GIRM 69. In the Universal Prayer or Prayer of the Faithful, the people respond in some sense to the Word of God which they have received in faith and, exercising the office of their baptismal Priesthood, offer prayers to God for the salvation of all. It is desirable that there usually be such a form of prayer in Masses celebrated with the people, so that petitions may be offered for holy Church, for those who govern with authority over us, for those weighed down by various needs, for all humanity, and for the salvation of the whole world.
GIRM 70. The series of intentions is usually to be:
a) for the needs of the Church;
b) for public authorities and the salvation of the whole world;
c) for those burdened by any kind of difficulty;
d) for the local community.
Nevertheless, in any particular celebration, such as a Confirmation, a Marriage, or at a Funeral, the series of intentions may be concerned more closely with the particular occasion.
GIRM 71. It is for the Priest Celebrant to regulate this prayer from the chair.

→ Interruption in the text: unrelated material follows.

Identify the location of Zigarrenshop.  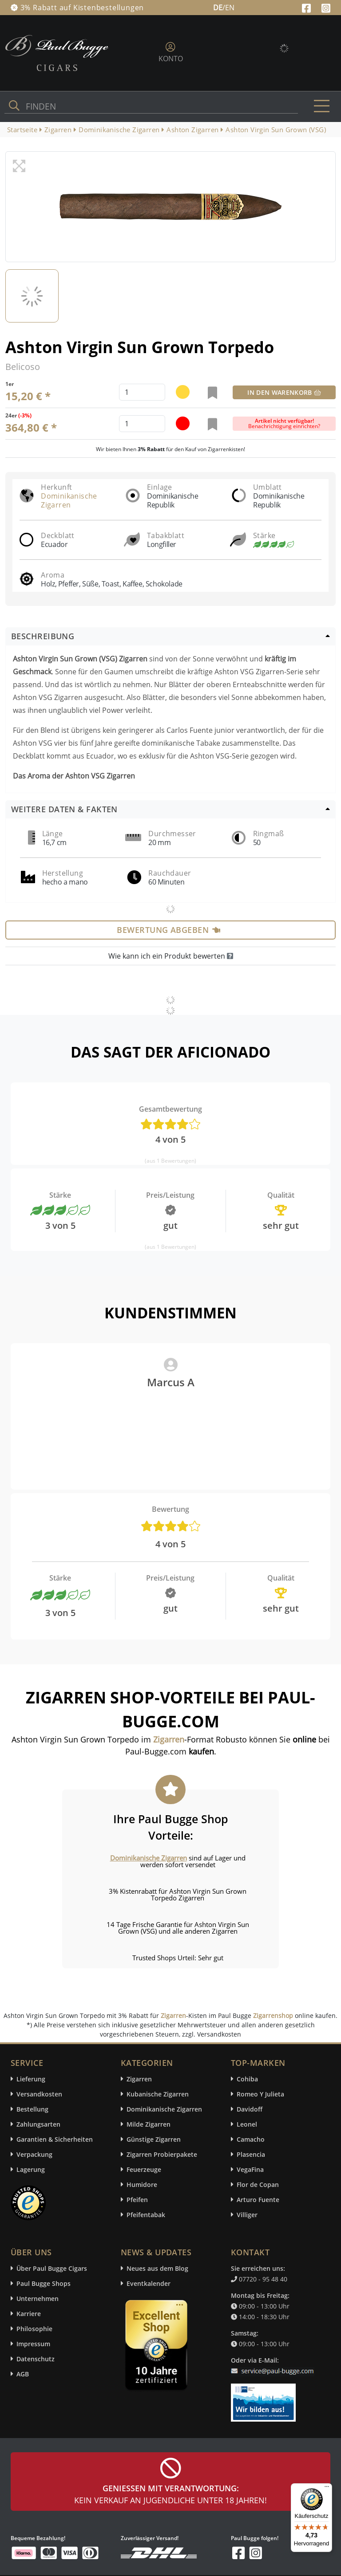 (273, 2015).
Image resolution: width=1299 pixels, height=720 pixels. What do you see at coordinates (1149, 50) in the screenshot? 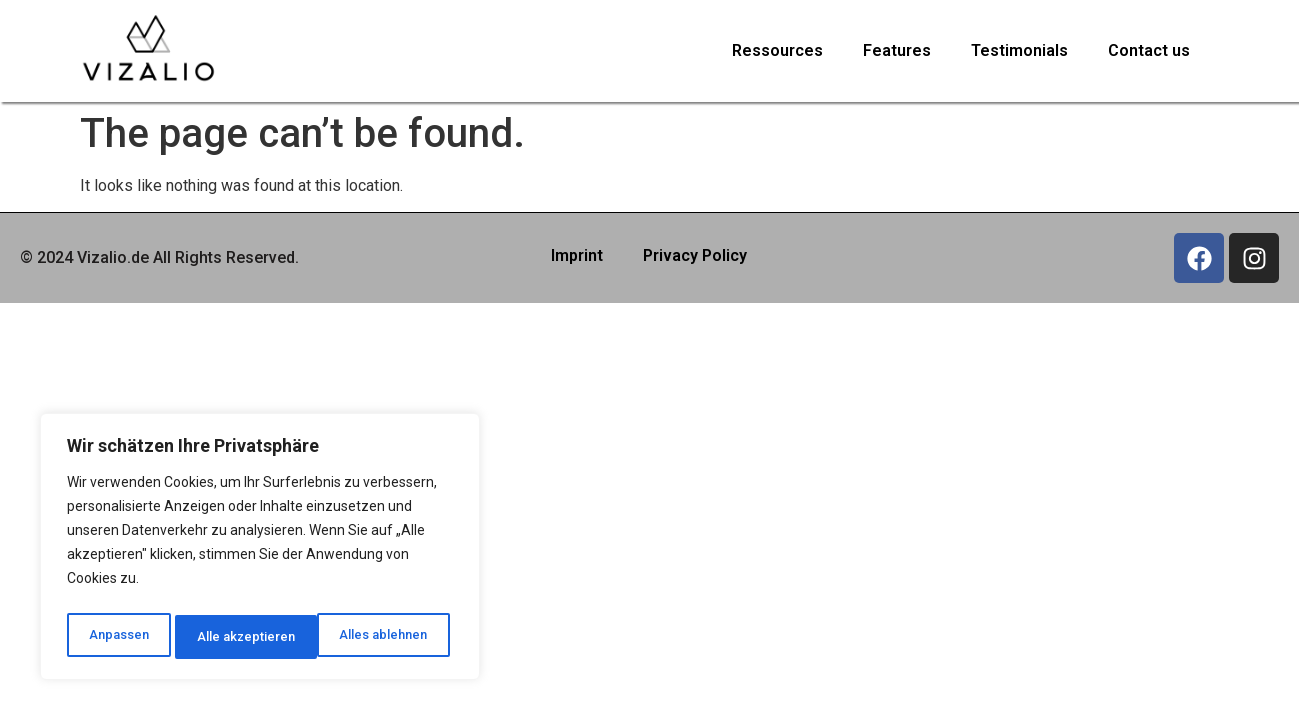 I see `Contact us` at bounding box center [1149, 50].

He himself begins it with a brief introduction, by which he calls upon the faithful to pray, and likewise he concludes it with an oration. The intentions announced should be sober, be composed with a wise liberty and in few words, and they should be expressive of the prayer of the entire community. They are announced from the ambo or from another suitable place, by the Deacon or by a cantor, a reader, or one of the lay faithful. The people, for their part, stand and give expression to their prayer either by an invocation said in common after each intention or by praying in silence.
The Prayers of the Faithful, also known as the General Intercessions or the Universal Prayers, take place at the conclusion of the Liturgy of the Word, and serve like a hinge connecting the Liturgy of the Word to the Liturgy of the Eucharist (the next part of the Mass). The structure of the prayers of the faithful is generally the same: a short introduction by the priest, followed by 5-7 intercessions proclaimed by the deacon or lector, with a short concluding prayer led by the priest. At the end of each petition, we respond “Lord, hear our prayer” or some other suitable response.

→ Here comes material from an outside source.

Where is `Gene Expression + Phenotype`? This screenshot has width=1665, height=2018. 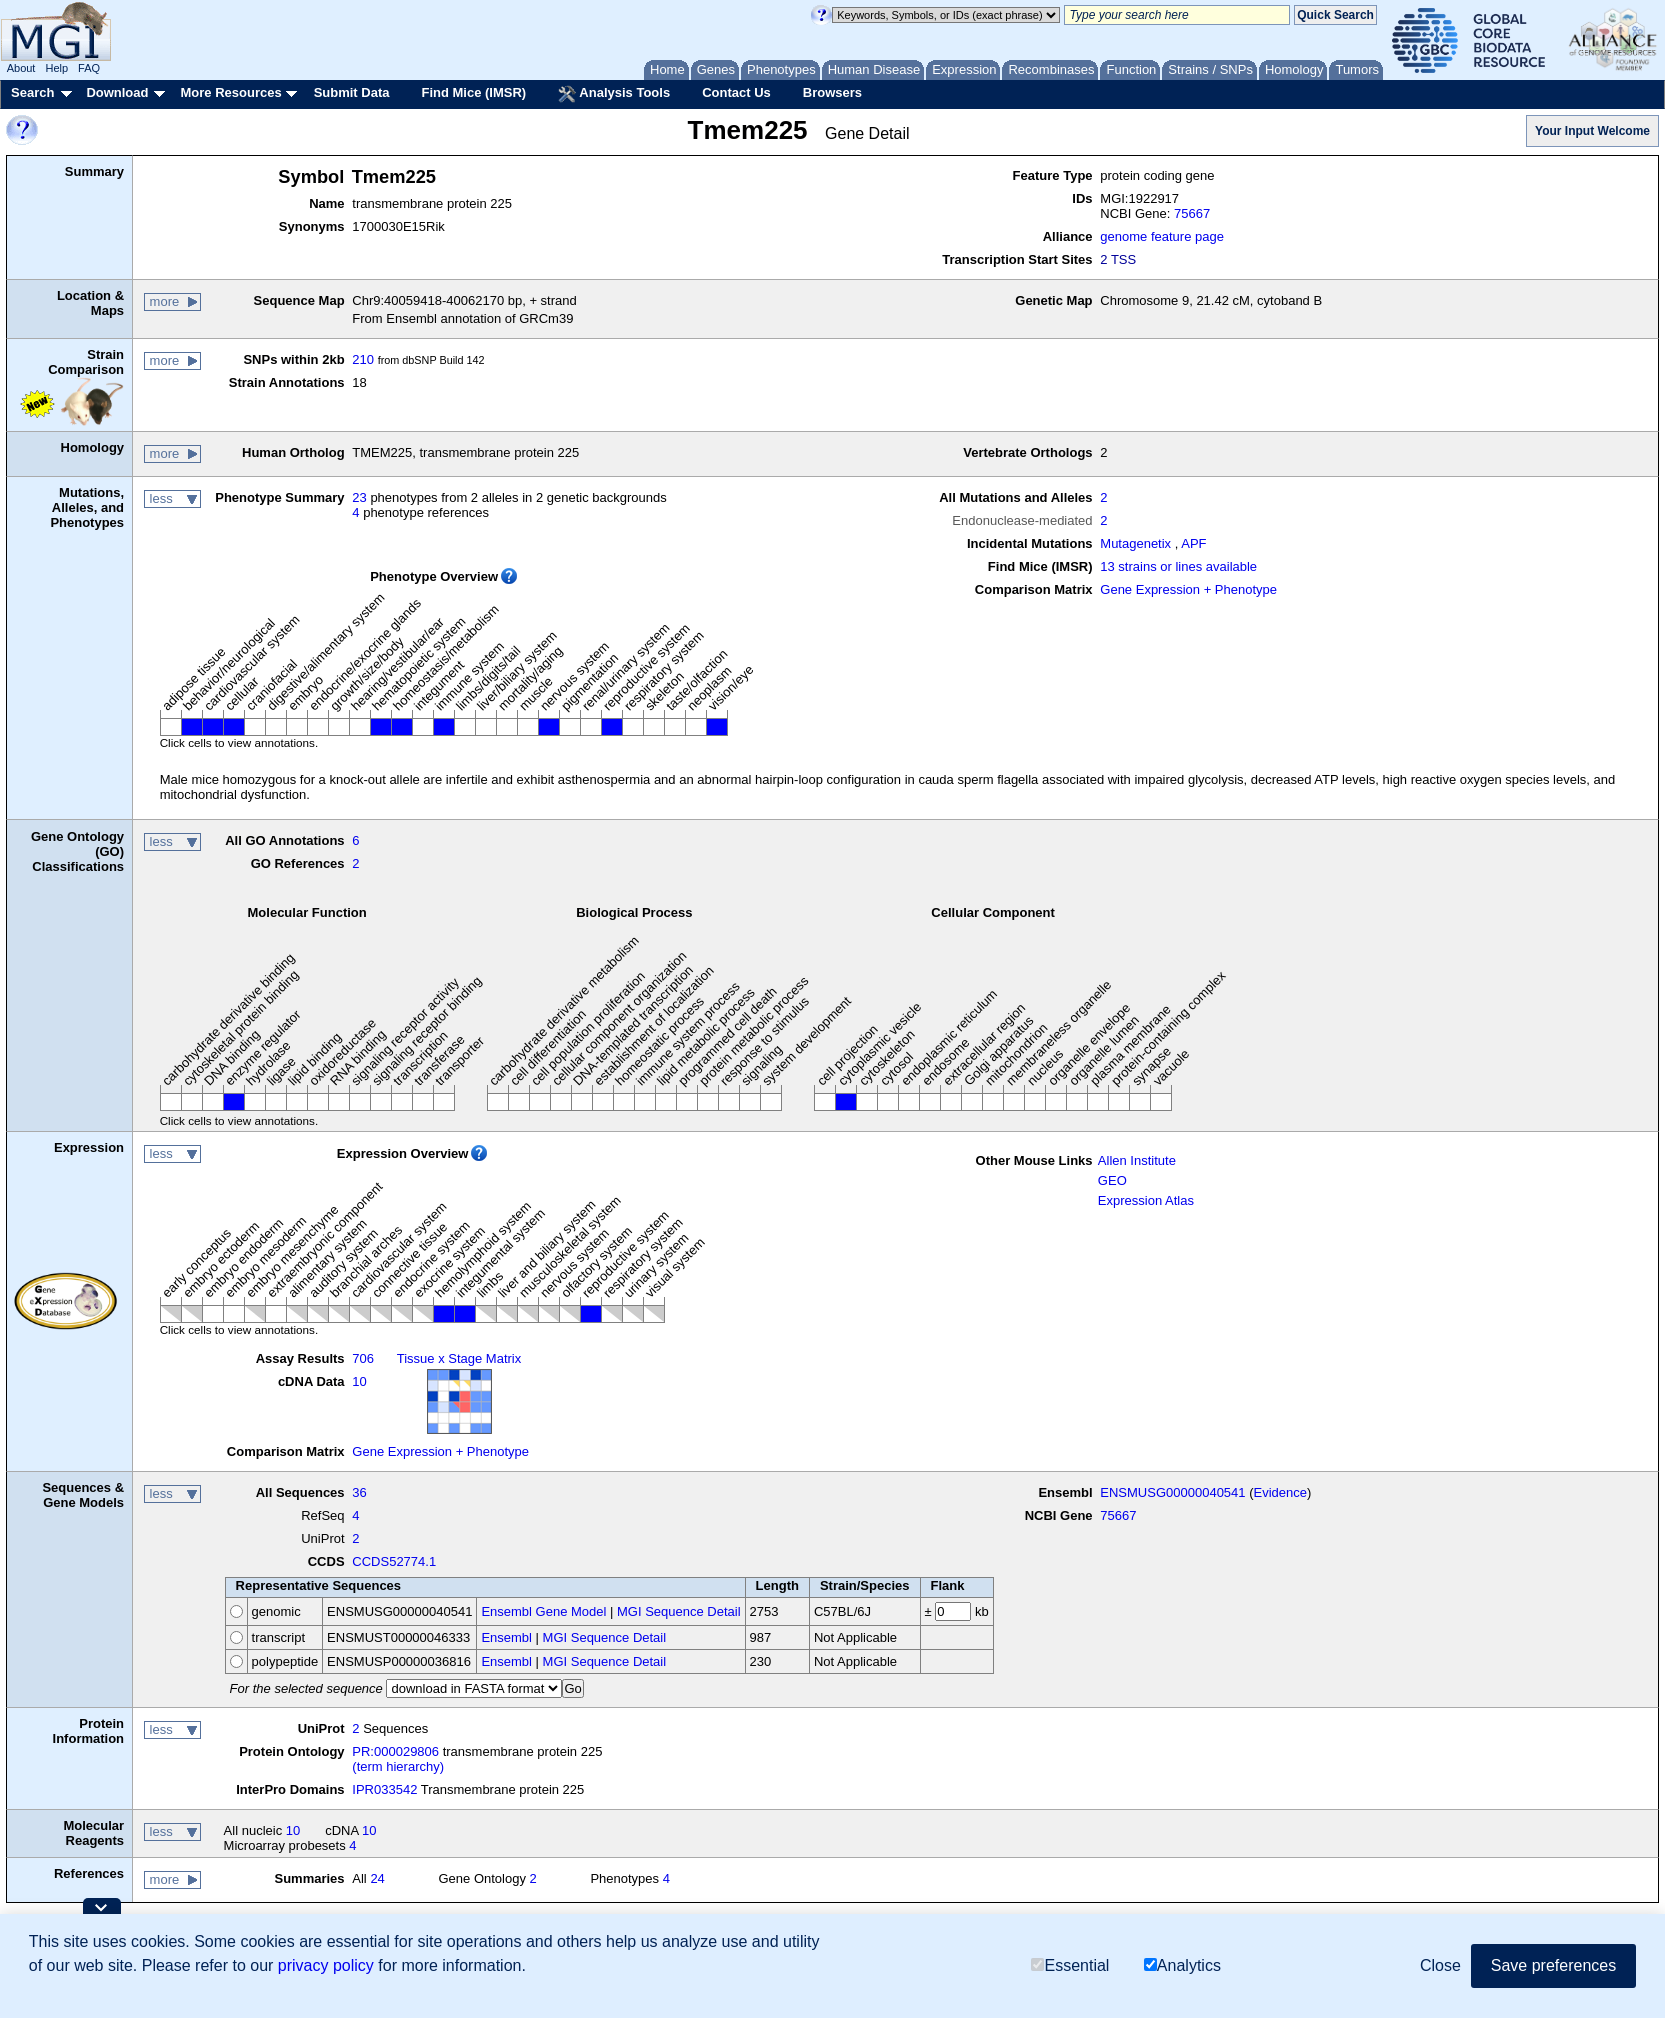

While there are no official texts for the prayers of the faithful, they follow a general order set forth above. In addition, some parishes include an intention for vocations every week, and conclude the prayers of the faithful with an intention that includes a few moments of silence for which to pray for our own personal intentions.
The prayers of the faithful truly belong to the faithful; that is, all who are baptized. This is a time not just for those needs close to us as individuals, but for the needs of this parish, this diocese, this country and for the Church as a whole. When we pray in this way, we recognize our place within the larger community of the baptized, and bring those prayers and intentions with us as we move forward in the Mass.

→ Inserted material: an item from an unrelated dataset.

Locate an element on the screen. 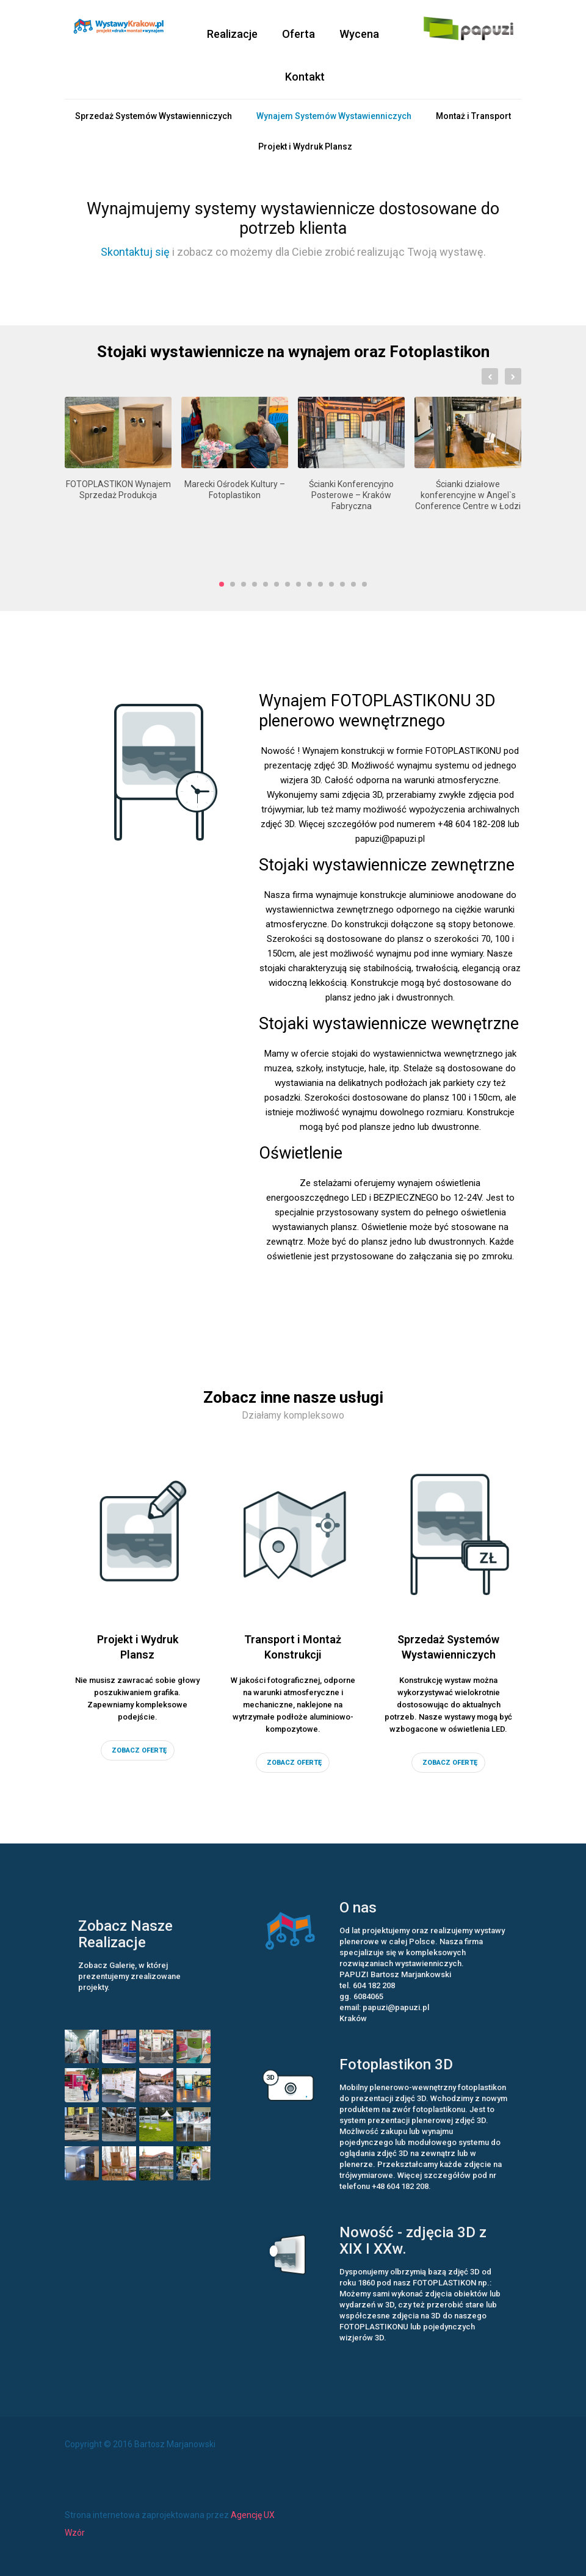 Image resolution: width=586 pixels, height=2576 pixels. Montaż i Transport is located at coordinates (473, 116).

Every Mass has a special intention – someone (living or dead) or something it is offered for (peace or harvest or rain, etc.). Our Diocese sets a stipend of $10 for that intention, and one Mass each weekend is to be for the people of the parish.
The Dismissal of Catechumens takes place at the end of the Liturgy of the Word. If there are people studying to become Catholic, they are not able to receive Eucharist yet, so they may be dismissed for further study. That is up to the Priest or RCIA team to decide. Some believe that we are welcoming the catechumens into our faith and so encourage them to participate in the entire Mass, except for receiving Holy Communion.